When LLMs Analyze Scars: From Images to Clinically-Meaningful Features

Medical image classification faces a fundamental dilemma: while deep learning models achieve remarkable performance at scale, real-world clinical scenarios often suffer from severe data scarcity due to annotation costs, privacy constraints, and disease rarity. This challenge is particularly pronounced in pathological scar classification, where differentiating keloids from hypertrophic scars requires subtle expert knowledge and labeled images are extremely limited. We propose a novel paradigm that repositions large language models (LLMs) as knowledge-driven feature engineers rather than end-to-end classifiers.
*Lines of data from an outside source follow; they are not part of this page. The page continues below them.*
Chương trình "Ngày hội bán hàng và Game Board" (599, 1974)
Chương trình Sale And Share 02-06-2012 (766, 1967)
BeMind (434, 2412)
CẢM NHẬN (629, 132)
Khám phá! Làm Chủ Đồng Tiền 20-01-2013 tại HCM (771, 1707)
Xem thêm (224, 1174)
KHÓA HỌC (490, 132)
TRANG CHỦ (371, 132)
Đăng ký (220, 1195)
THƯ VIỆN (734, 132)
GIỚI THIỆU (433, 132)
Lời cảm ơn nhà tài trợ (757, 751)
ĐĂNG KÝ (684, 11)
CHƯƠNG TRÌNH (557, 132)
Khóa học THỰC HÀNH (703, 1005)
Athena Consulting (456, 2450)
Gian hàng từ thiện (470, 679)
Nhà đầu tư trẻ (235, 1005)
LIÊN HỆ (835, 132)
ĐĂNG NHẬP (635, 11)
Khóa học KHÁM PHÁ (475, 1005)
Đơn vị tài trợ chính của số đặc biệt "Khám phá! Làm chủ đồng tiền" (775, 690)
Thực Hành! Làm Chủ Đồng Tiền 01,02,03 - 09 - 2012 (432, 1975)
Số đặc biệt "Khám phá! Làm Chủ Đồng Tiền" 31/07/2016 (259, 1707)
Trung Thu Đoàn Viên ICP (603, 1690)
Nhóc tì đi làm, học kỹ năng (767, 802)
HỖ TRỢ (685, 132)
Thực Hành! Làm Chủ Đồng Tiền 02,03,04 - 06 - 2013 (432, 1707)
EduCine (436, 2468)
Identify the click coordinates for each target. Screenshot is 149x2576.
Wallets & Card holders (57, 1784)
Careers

We call this framework ScaFE (Scar Feature Engineering). Our key insight is that LLMs encode rich medical knowledge that can be externalized as executable feature extraction code, enabling the transformation of high-dimensional images into low-dimensional, clinically interpretable representations. Specifically, we prompt an LLM with established scar assessment criteria to generate deterministic Python code that extracts features aligned with clinical scoring systems such as the Vancouver Scar Scale. Our approach offers three key advantages: (1) data efficiency, achieving robust performance with limited training samples by decoupling knowledge acquisition from statistical learning; (2) privacy preservation, as raw images are processed locally without exposure to external LLMs; and (3) interpretability, through explicit features grounded in clinical reasoning. Extensive experiments on scar classification demonstrate that our method consistently outperforms end-to-end deep learning baselines or using LLMs as black-box classifiers under limited data conditions, establishing a promising direction for integrating LLMs into data-efficient and clinically transparent medical AI systems.

翻译：医学图像分类面临一个根本性困境：虽然深度学习模型在大规模数据上表现出卓越性能，但实际临床场景常因标注成本、隐私约束和疾病罕见性而面临严重的数据稀缺问题。这一挑战在病理性疤痕分类中尤为突出——区分瘢痕疙瘩与增生性疤痕需要专业知识，且标注图像极其有限。我们提出一种新范式，将大语言模型（LLM）重新定位为知识驱动的特征工程师，而非端到端分类器。我们将此框架命名为ScaFE（疤痕特征工程）。核心洞察在于：LLM编码了丰富的医学知识，可外化为可执行的特征提取代码，从而将高维图像转化为低维的临床可解释表征。具体而言，我们基于既定疤痕评估标准对LLM进行提示，生成确定性Python代码，提取与温哥华疤痕量表等临床评分系统对齐的特征。该方法具有三大优势：(1) 数据高效性——通过将知识获取与统计学习解耦，使用有限训练样本即可实现稳健性能；(2) 隐私保护——原始图像本地处理，不暴露给外部LLM；及(3) 可解释性——特征基于临床推理显式构建。大量疤痕分类实验表明，在数据受限条件下，本方法始终优于端到端深度学习基线或使用LLM作为黑盒分类器的方法，为将LLM集成到数据高效且临床透明的医疗AI系统开辟了有前景的方向。